NASA captures sound of a black hole for the first time and it sounds just like you imagined


09-05-2022 01:30 PM

Ammon News - Science fiction films have been getting it pretty close.

NASA has recorded the sound of a black hole for the first time ever - and it sounds eerie. The amazing feat was achieved as a result of the "echoes", which are space phenomena released in the form of X-rays.

In 2003, NASA’s Chandra X-ray Observatory detected the waves in the Perseus galaxy cluster. Now, they have been converted from data into sound waves for NASA's Black Hole Week 2022, Express.co.uk reports.

NASA said in a statement: "In some ways, this sonification is unlike any other done before because it revisits the actual sound waves discovered in data from NASA's Chandra X-ray Observatory. The popular misconception that there is no sound in space originates with the fact that most of space is essentially a vacuum, providing no medium for sound waves to propagate through.

"A galaxy cluster, on the other hand, has copious amounts of gas that envelop the hundreds or even thousands of galaxies within it, providing a medium for the sound waves to travel."

In addition to the Perseus galaxy cluster, a new sonification was released of the black hole in Messier 87, or M87. This black hole gained celebrity status in science after an image was released from the Event Horizon Telescope (EHT) project in 2019.

NASA added: "The sound waves were extracted in radial directions, that is, outwards from the centre.

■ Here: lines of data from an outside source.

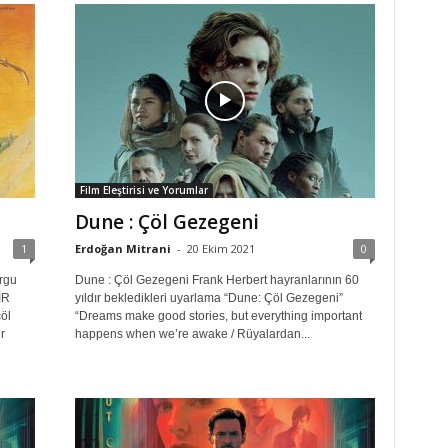
Film Eleştirisi ve Yorumlar
Dune : Çöl Gezegeni
1
Erdoğan Mitrani
-
20 Ekim 2021
0
rgu
Dune : Çöl Gezegeni Frank Herbert hayranlarının 60
İR
yıldır bekledikleri uyarlama “Dune: Çöl Gezegeni”
öl
“Dreams make good stories, but everything important
r
happens when we’re awake / Rüyalardan...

The signals were then synthesised into the range of human hearing by scaling them upward by 57 and 58 octaves above their true pitch.

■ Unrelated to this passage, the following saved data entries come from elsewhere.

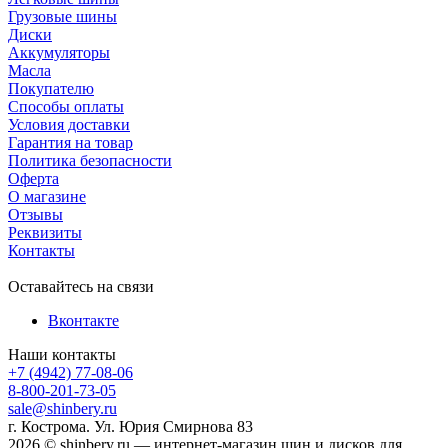
Грузовые шины
Диски
Аккумуляторы
Масла
Покупателю
Способы оплаты
Условия доставки
Гарантия на товар
Политика безопасности
Оферта
О магазине
Отзывы
Реквизиты
Контакты
Оставайтесь на связи
Вконтакте
Наши контакты
+7 (4942) 77-08-06
8-800-201-73-05
sale@shinbery.ru
г. Кострома. Ул. Юрия Смирнова 83
2026 © shinbery.ru — интернет-магазин шин и дисков для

"Another way to put this is that they are being heard 144 quadrillion and 288 quadrillion times higher than their original frequency."

Black holes are regions of spacetime that are formed when massive stars collapse at the end of their lives and can continue to grow by absorbing and merging with other black holes. This interaction has been observed for decades and scientists use it to identify their presence, as radiation is given off as visible light across space.

Astronomers have previously declared that gravity is so strong inside the cosmic phenomena's boundary that nothing – not even light – can escape from its event horizon. In addition to the supermassive black hole at its core, the Milky Way is believed to contain tens of millions of stellar black holes.